The Sonoma
State University talk featuring the first female chief of the Cherokee Nation, Wilma
Mankiller, highlighted some of the problems, misperceptions, and stereotypes of
Native American society. She also discusses
historical events but it’s clearly evident that her message was about the active
movement of guiding American Indians into the future.
Ms.
Mankiller’s talk provided her audience with a brief historical background of
Native American society and an understanding of the differences in tribal
nations and tribal governments that existed across the land. She emphasizes in her discussion that each
tribe has it own unique government and has lived in organized societies for
“thousands of years before Europeans arrived” claiming to have discovered a
“New World.”
Mankiller
goes on to discuss some of the common issues Native Americans are facing
today. Many of these issues focus on the
protection of tribal governments, land and water rights and the preservation of
language and traditional ways such as medicine, ceremony and relationship to
the land.
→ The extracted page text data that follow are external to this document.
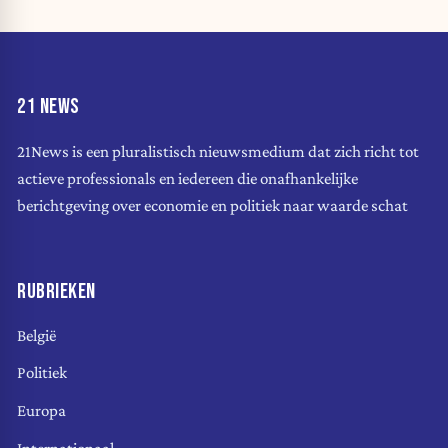
21 NEWS
21News is een pluralistisch nieuwsmedium dat zich richt tot
actieve professionals en iedereen die onafhankelijke
berichtgeving over economie en politiek naar waarde schat
RUBRIEKEN
België
Politiek
Europa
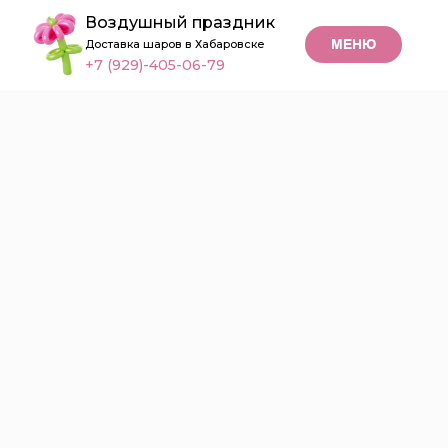
Воздушный праздник
МЕНЮ
Доставка шаров в Хабаровске
+7 (929)-405-06-79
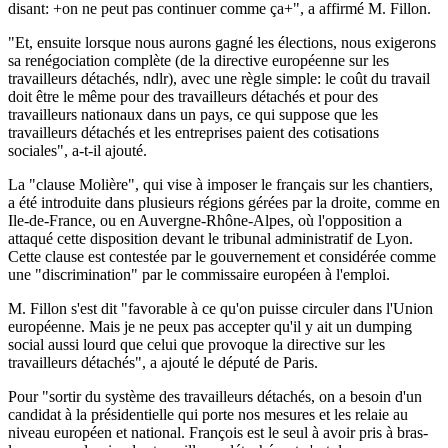
disant: +on ne peut pas continuer comme ça+", a affirmé M. Fillon.
"Et, ensuite lorsque nous aurons gagné les élections, nous exigerons
sa renégociation complète (de la directive européenne sur les
travailleurs détachés, ndlr), avec une règle simple: le coût du travail
doit être le même pour des travailleurs détachés et pour des
travailleurs nationaux dans un pays, ce qui suppose que les
travailleurs détachés et les entreprises paient des cotisations
sociales", a-t-il ajouté.
La "clause Molière", qui vise à imposer le français sur les chantiers,
a été introduite dans plusieurs régions gérées par la droite, comme en
Ile-de-France, ou en Auvergne-Rhône-Alpes, où l'opposition a
attaqué cette disposition devant le tribunal administratif de Lyon.
Cette clause est contestée par le gouvernement et considérée comme
une "discrimination" par le commissaire européen à l'emploi.
M. Fillon s'est dit "favorable à ce qu'on puisse circuler dans l'Union
européenne. Mais je ne peux pas accepter qu'il y ait un dumping
social aussi lourd que celui que provoque la directive sur les
travailleurs détachés", a ajouté le député de Paris.
Pour "sortir du système des travailleurs détachés, on a besoin d'un
candidat à la présidentielle qui porte nos mesures et les relaie au
niveau européen et national. François est le seul à avoir pris à bras-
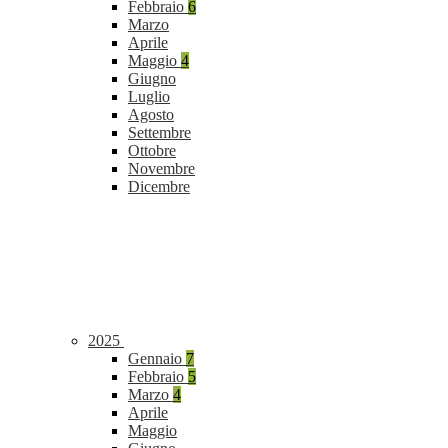
Febbraio
6
Marzo
Aprile
Maggio
4
Giugno
Luglio
Agosto
Settembre
Ottobre
Novembre
Dicembre
2025
Gennaio
7
Febbraio
5
Marzo
4
Aprile
Maggio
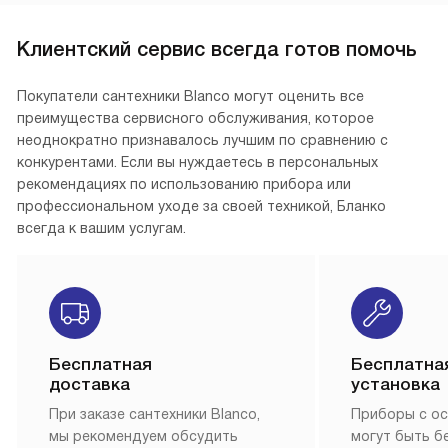
Клиентский сервис всегда готов помочь
Покупатели сантехники Blanco могут оценить все
преимущества сервисного обслуживания, которое
неоднократно признавалось лучшим по сравнению с
конкурентами. Если вы нуждаетесь в персональных
рекомендациях по использованию прибора или
профессиональном уходе за своей техникой, Бланко
всегда к вашим услугам.
Бесплатная
Бесплатна
доставка
установка
При заказе сантехники Blanco,
Приборы с о
мы рекомендуем обсудить
могут быть б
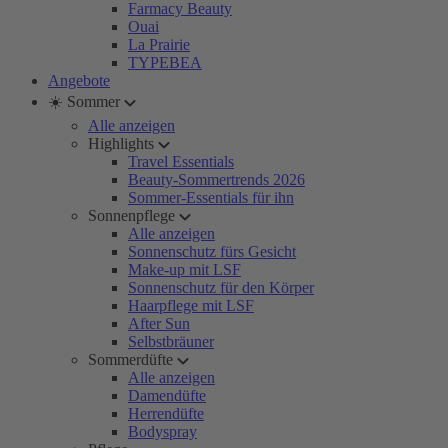
Farmacy Beauty
Ouai
La Prairie
TYPEBEA
Angebote
☀️ Sommer
Alle anzeigen
Highlights
Travel Essentials
Beauty-Sommertrends 2026
Sommer-Essentials für ihn
Sonnenpflege
Alle anzeigen
Sonnenschutz fürs Gesicht
Make-up mit LSF
Sonnenschutz für den Körper
Haarpflege mit LSF
After Sun
Selbstbräuner
Sommerdüfte
Alle anzeigen
Damendüfte
Herrendüfte
Bodyspray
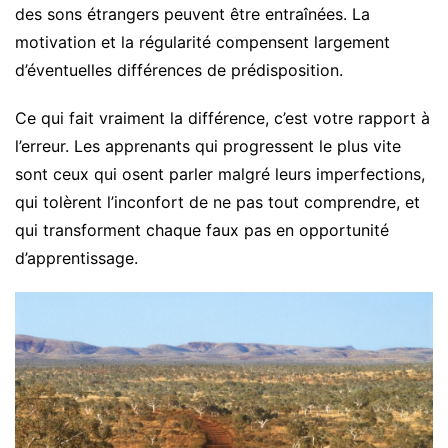
des sons étrangers peuvent être entraînées. La
motivation et la régularité compensent largement
d’éventuelles différences de prédisposition.
Ce qui fait vraiment la différence, c’est votre rapport à
l’erreur. Les apprenants qui progressent le plus vite
sont ceux qui osent parler malgré leurs imperfections,
qui tolèrent l’inconfort de ne pas tout comprendre, et
qui transforment chaque faux pas en opportunité
d’apprentissage.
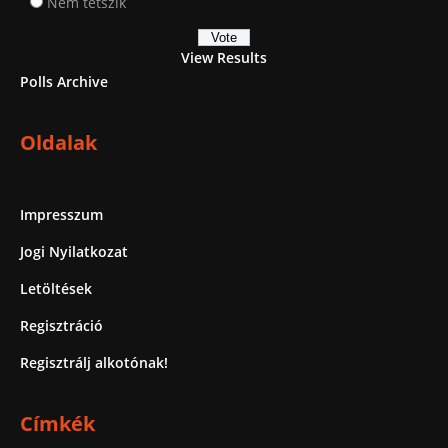
Nem tetszik
View Results
Polls Archive
Oldalak
Impresszum
Jogi Nyilatkozat
Letöltések
Regisztráció
Regisztrálj alkotónak!
Címkék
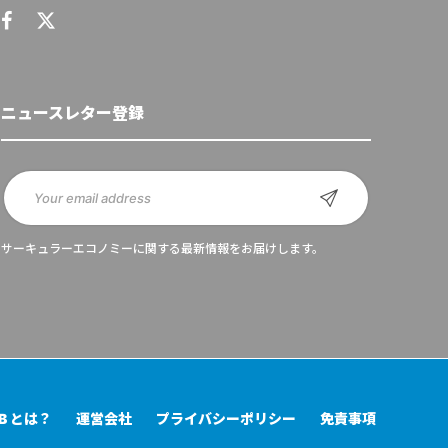
ニュースレター登録
サーキュラーエコノミーに関する最新情報をお届けします。
UB とは？
運営会社
プライバシーポリシー
免責事項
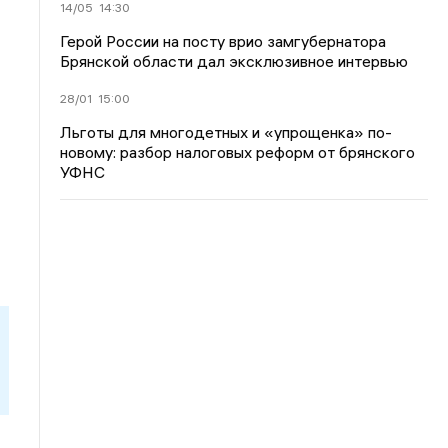
14/05
14:30
Герой России на посту врио замгубернатора
Брянской области дал эксклюзивное интервью
28/01
15:00
Льготы для многодетных и «упрощенка» по-
новому: разбор налоговых реформ от брянского
УФНС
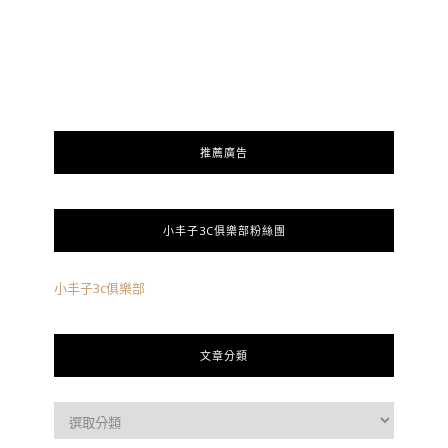
推薦廣告
小丰子3C俱樂部粉絲團
小丰子3c俱樂部
文章分類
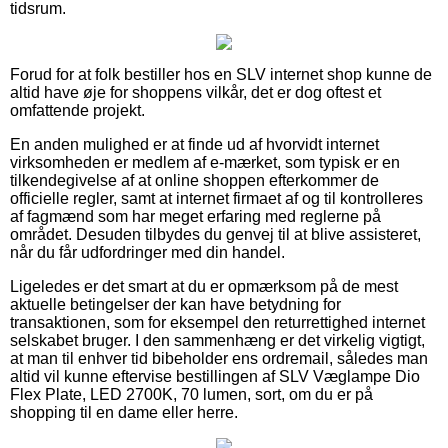
tidsrum.
Forud for at folk bestiller hos en SLV internet shop kunne de
altid have øje for shoppens vilkår, det er dog oftest et
omfattende projekt.
En anden mulighed er at finde ud af hvorvidt internet
virksomheden er medlem af e-mærket, som typisk er en
tilkendegivelse af at online shoppen efterkommer de
officielle regler, samt at internet firmaet af og til kontrolleres
af fagmænd som har meget erfaring med reglerne på
området. Desuden tilbydes du genvej til at blive assisteret,
når du får udfordringer med din handel.
Ligeledes er det smart at du er opmærksom på de mest
aktuelle betingelser der kan have betydning for
transaktionen, som for eksempel den returrettighed internet
selskabet bruger. I den sammenhæng er det virkelig vigtigt,
at man til enhver tid bibeholder ens ordremail, således man
altid vil kunne eftervise bestillingen af SLV Væglampe Dio
Flex Plate, LED 2700K, 70 lumen, sort, om du er på
shopping til en dame eller herre.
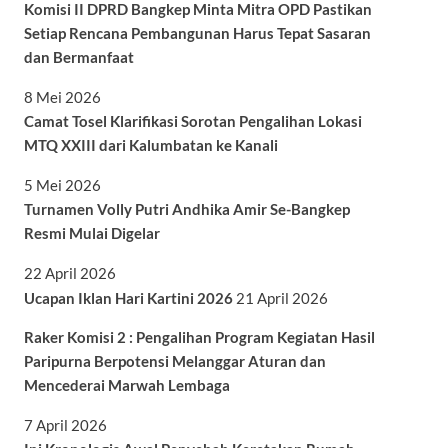
Komisi II DPRD Bangkep Minta Mitra OPD Pastikan
Setiap Rencana Pembangunan Harus Tepat Sasaran
dan Bermanfaat
8 Mei 2026
Camat Tosel Klarifikasi Sorotan Pengalihan Lokasi
MTQ XXIII dari Kalumbatan ke Kanali
5 Mei 2026
Turnamen Volly Putri Andhika Amir Se-Bangkep
Resmi Mulai Digelar
22 April 2026
Ucapan Iklan Hari Kartini 2026
21 April 2026
Raker Komisi 2 : Pengalihan Program Kegiatan Hasil
Paripurna Berpotensi Melanggar Aturan dan
Mencederai Marwah Lembaga
7 April 2026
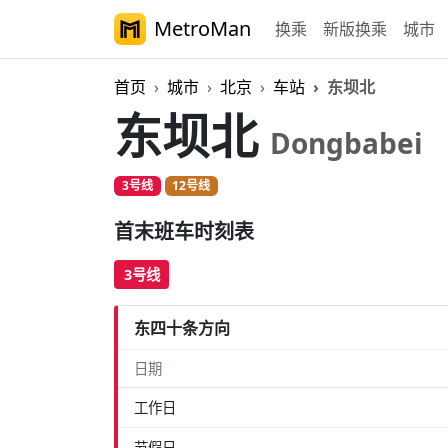
MetroMan
换乘
新版换乘
城市
首页
城市
北京
车站
东坝北
东坝北
Dongbabei
3号线
12号线
首末班车时刻表
3号线
东四十条方向
日期
工作日
节假日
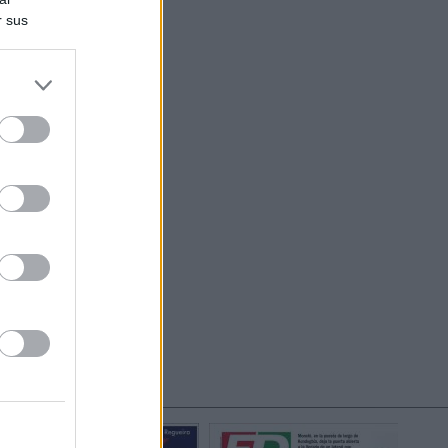
r sus
do nuestra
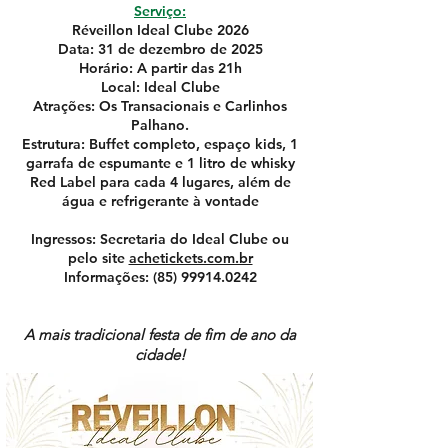
Serviço:
Réveillon Ideal Clube 2026
Data: 31 de dezembro de 2025
Horário: A partir das 21h
Local: Ideal Clube
Atrações: Os Transacionais e Carlinhos
Palhano.
Estrutura: Buffet completo, espaço kids, 1
garrafa de espumante e 1 litro de whisky
Red Label para cada 4 lugares, além de
água e refrigerante à vontade
Ingressos: Secretaria do Ideal Clube ou
pelo site
achetickets.com.br
Informações:
(85) 99914.0242
A mais tradicional festa de fim de ano da
cidade!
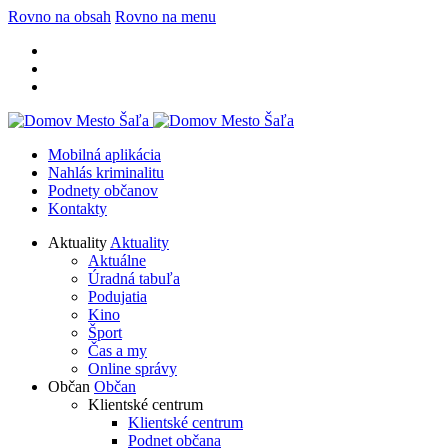
Rovno na obsah
Rovno na menu
Mobilná aplikácia
Nahlás kriminalitu
Podnety občanov
Kontakty
Aktuality
Aktuality
Aktuálne
Úradná tabuľa
Podujatia
Kino
Šport
Čas a my
Online správy
Občan
Občan
Klientské centrum
Klientské centrum
Podnet občana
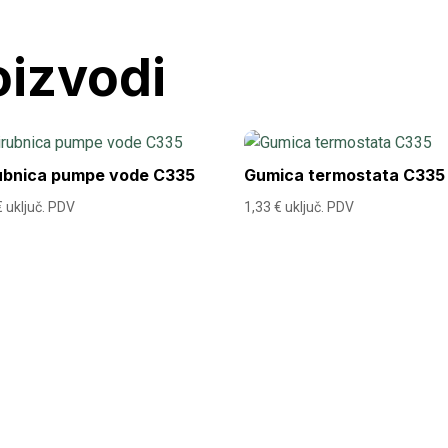
oizvodi
rubnica pumpe vode C335
Gumica termostata C335
€
uključ. PDV
1,33
€
uključ. PDV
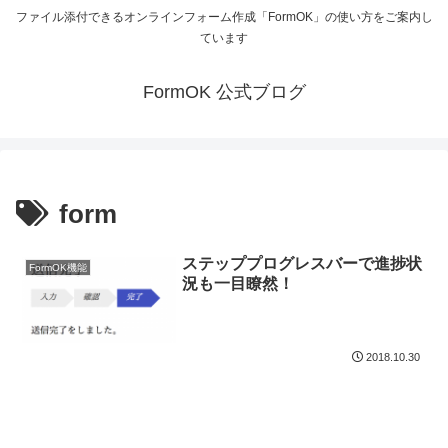
ファイル添付できるオンラインフォーム作成「FormOK」の使い方をご案内し
ています
FormOK 公式ブログ
form
ステッププログレスバーで進捗状
FormOK機能
況も一目瞭然！
2018.10.30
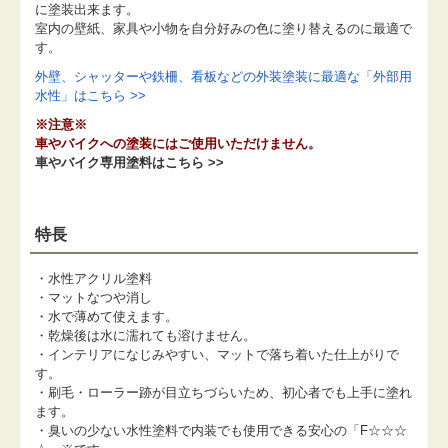
に塗装出来ます。
室内の壁紙、家具や小物を自分好みの色に塗り替えるのに最適で
す。
外壁、シャッターや鉄柵、看板などの外装塗装に最適な「外部用
水性」はこちら >>
※注意※
車やバイクへの塗装にはご使用いただけません。
車やバイク専用塗料はこちら >>
特長
・水性アクリル塗料
・マットなつや消し
・水で薄めて使えます。
・乾燥後は水に濡れても溶けません。
・インテリアになじみやすい、マットで落ち着いた仕上がりで
す。
・刷毛・ローラー跡が目立ちづらいため、初心者でも上手に塗れ
ます。
・臭いの少ない水性塗料で内装でも使用できる安心の「F☆☆☆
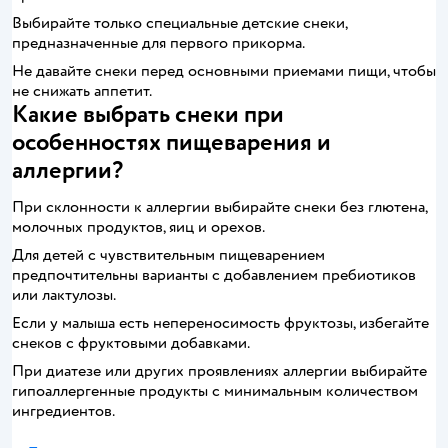
Выбирайте только специальные детские снеки,
предназначенные для первого прикорма.
Не давайте снеки перед основными приемами пищи, чтобы
не снижать аппетит.
Какие выбрать снеки при
особенностях пищеварения и
аллергии?
При склонности к аллергии выбирайте снеки без глютена,
молочных продуктов, яиц и орехов.
Для детей с чувствительным пищеварением
предпочтительны варианты с добавлением пребиотиков
или лактулозы.
Если у малыша есть непереносимость фруктозы, избегайте
снеков с фруктовыми добавками.
При диатезе или других проявлениях аллергии выбирайте
гипоаллергенные продукты с минимальным количеством
ингредиентов.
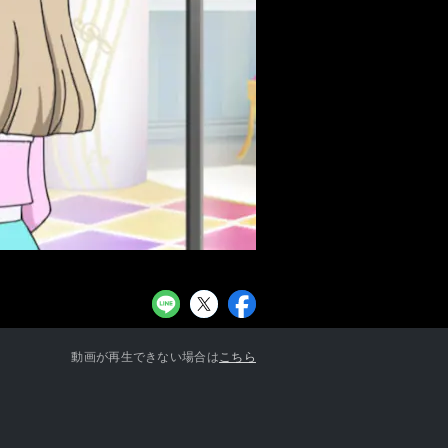
お知らせ一覧へ
動画が再生できない場合は
こちら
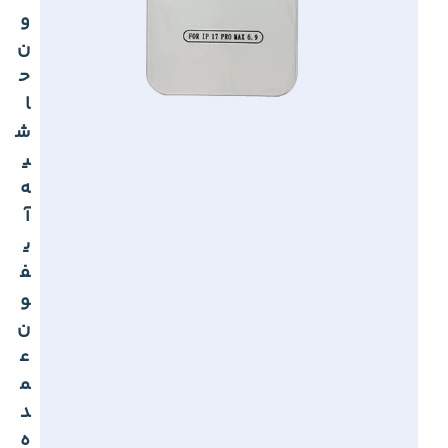
و
ن
ح
ا
ش
ی
ه
آ
ی
ف
و
ن
ع
م
د
ه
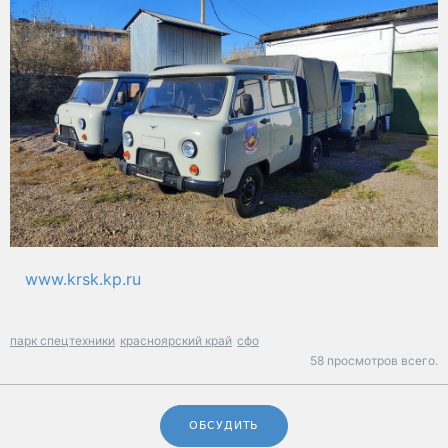
www.krsk.kp.ru
парк спецтехники
красноярский край
сфо
58 просмотров всего.
ОБСУДИТЬ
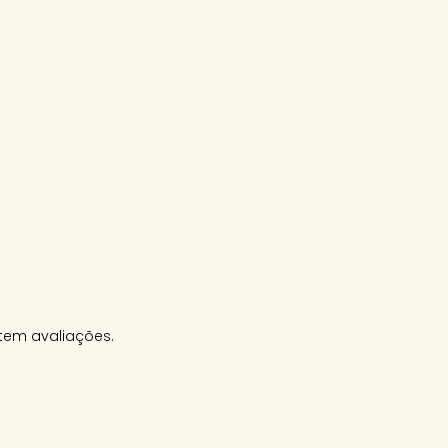
tem avaliações.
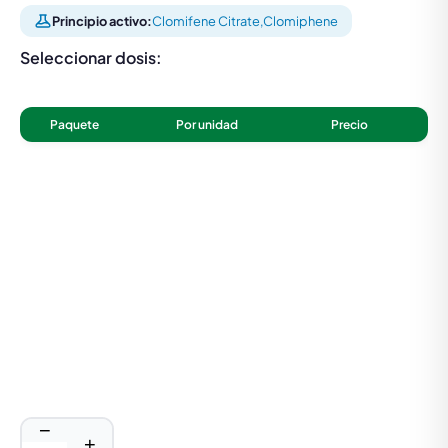
Principio activo:
Clomifene Citrate
,
Clomiphene
Seleccionar dosis:
Paquete
Por unidad
Precio
−
+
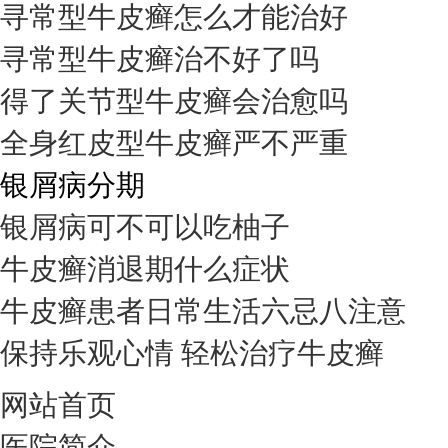
寻常型牛皮癣怎么才能治好
寻常型牛皮癣治不好了吗
得了关节型牛皮癣会治愈吗
全身红皮型牛皮癣严不严重
银屑病分期
银屑病可不可以吃柚子
牛皮癣消退期什么症状
牛皮癣患者日常生活六忌八注意
保持乐观心情 轻松治疗牛皮癣
网站首页
医院简介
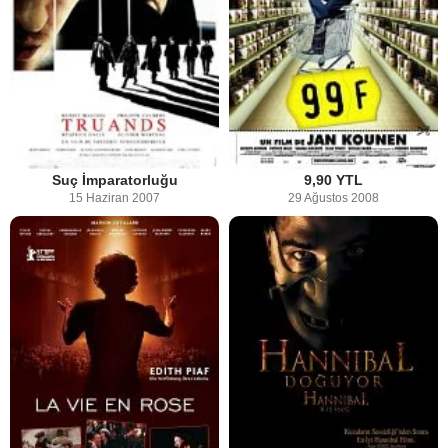
Suç İmparatorluğu
9,90 YTL
15 Haziran 2007
29 Ağustos 2008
She explains that regardless
of where Natives may live today, they can maintain their connections with their
Native communities and still live their life with traditional Indian values to
create vital and vibrant communities regardless of the distance between them. At the same time that these vibrant
communities are being created, it was her belief that accurate information about
Native American culture had to be made available to the general public. Mankiller believed it was the lack of
information that fueled the negative stereotypes. She explains that even congress knows very
little about the issues Natives are still facing and that some “don’t believe
tribal law is real law…” With this level
of ignorance within our congressional leadership, it’s easy to understand
Mankiller’s position that the average American doesn’t have a clue. She goes on
to give the following example of American ignorance to modern Native American
culture by sharing a story about a tourist visiting an Indian town, who stops
her to ask “Where are all the Indians?” as if expecting Native Americans to
“live in teepees and dress in buckskin” in the 21st century. I could
only hope that this is an extreme example of our ignorance and not a typical
expression of an American tourist today.